Can you please respond to Brian's questions?
Unfortunately the setup no longer exists. However, the selinux error in comment #6 are similar to the one at https://bugzilla.redhat.com/show_bug.cgi?id=835936 and addressed in selinux-policy-3.7.19-155.el6_3.6
Taking another look at the libvirtd.log, I see snippets similar to that below for several VMs. This suggests a VM was paused due to a failed write (EACCES, "Permission denied"), but I'm not seeing anything that correlates this to a problem in gluster.
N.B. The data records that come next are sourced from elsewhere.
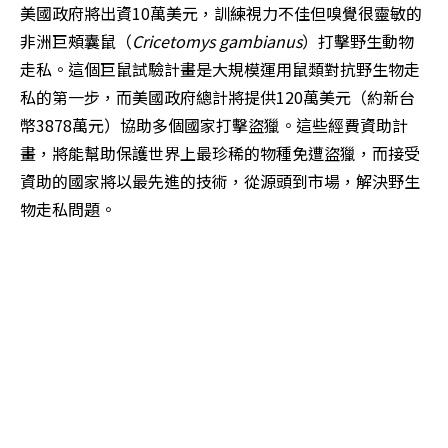
美國政府將出資10萬美元，訓練視力不佳但嗅覺很靈敏的
非洲巨頰囊鼠（
Cricetomys gambianus
）打擊野生動物
走私。這個巨鼠試驗計畫是大規模運用鼠類對抗野生物走
私的第一步，而美國政府總計將提供120萬美元（約新台
幣3878萬元）協助多個國家打擊盜獵。這些經費資助計
畫，將能幫助保護世界上最珍稀的物種免遭盜獵，而接受
資助的國家將以最先進的技術，從源頭到市場，解決野生
物走私問題。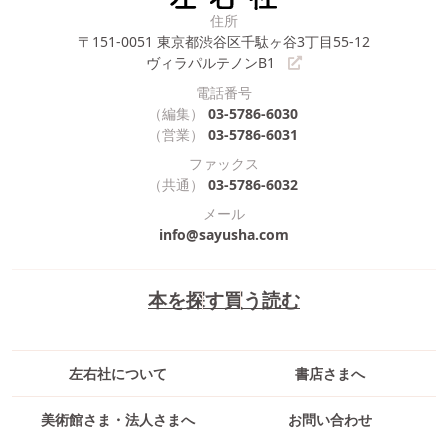
住所
〒151-0051
東京都渋谷区千駄ヶ谷3丁目55-12
ヴィラパルテノンB1
電話番号
（編集）
03-5786-6030
（営業）
03-5786-6031
ファックス
（共通）
03-5786-6032
メール
info@sayusha.com
本を探す
買う
読む
左右社について
書店さまへ
美術館さま・法人さまへ
お問い合わせ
FWIW, I've been doing significant rhevm testing on a dhtrep2 volume the past couple of weeks (including doing migrations/self-heals) and I've yet to see a VM paused error as described here. I think we'll need more information to make further progress with this bug: - Some kind of insight into the steps to reproduce. - Ideally, access to an effected setup in this state to determine reproducibility, persistence of the error and potentially to debug. --- libvirtd.log --- qemuMonitorEmitIOError:954 : mon=0x7f49d81261d0 qemuMonitorRef:201 : QEMU_MONITOR_REF: mon=0x7f49d81261d0 refs=4 qemuProcessHandleIOError:854 : Transitioned guest VM_5 to paused state due to IO error qemuProcessHandleIOError:864 : Preserving lock state '(null)' qemuMonitorUnref:210 : QEMU_MONITOR_UNREF: mon=0x7f49d81261d0 refs=3 qemuMonitorUnref:210 : QEMU_MONITOR_UNREF: mon=0x7f49d81261d0 refs=2 virDomainFree:2313 : dom=0x97a350, (VM: name=VM_5, uuid=0e8a2034-f4b1-4d34-8859-47e35793373e) virDomainFree:2313 : dom=0x97a350, (VM: name=VM_5, uuid=0e8a2034-f4b1-4d34-8859-47e35793373e) qemuMonitorRef:201 : QEMU_MONITOR_REF: mon=0x7f49d81261d0 refs=3 qemuMonitorIOProcess:327 : QEMU_MONITOR_IO_PROCESS: mon=0x7f49d81261d0 buf={"timestamp": {"seconds": 1347628099, "microseconds": 478179}, "event": "STOP"}^M {"timestamp": {"seconds": 1347628099, "microseconds": 478478}, "event": "BLOCK_IO_ERROR", "data": {"device": "drive-virtio-disk0", "__com.redhat_debug_info": {"message": "Permission denied", "errno": 13}, "__com.redhat_reason": "eother", "operation": "write", "action": "stop"}}
Setting this closed due to insufficient data. Please re-open if we can reproduce with more data and potential access to the configuration in this state.